#### [RECORDS PROVIDED]
● ● ● ● ● ● ●

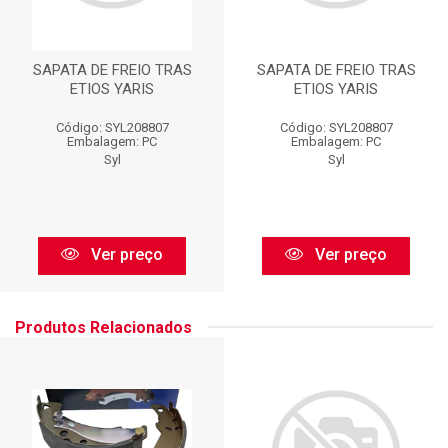
SAPATA DE FREIO TRAS
SAPATA DE FREIO TRAS
ETIOS YARIS
ETIOS YARIS
Código: SYL208807
Código: SYL208807
Embalagem: PC
Embalagem: PC
Syl
Syl
Ver preço
Ver preço
Produtos Relacionados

● ● ● ● ● ● ●

#### [WORK ITEM]
The records above are to be repeated exactly, with every picture removed from the copy.

#### [ANSWER SECTION]
SAPATA DE FREIO TRAS
SAPATA DE FREIO TRAS
ETIOS YARIS
ETIOS YARIS
Código: SYL208807
Código: SYL208807
Embalagem: PC
Embalagem: PC
Syl
Syl
Ver preço
Ver preço
Produtos Relacionados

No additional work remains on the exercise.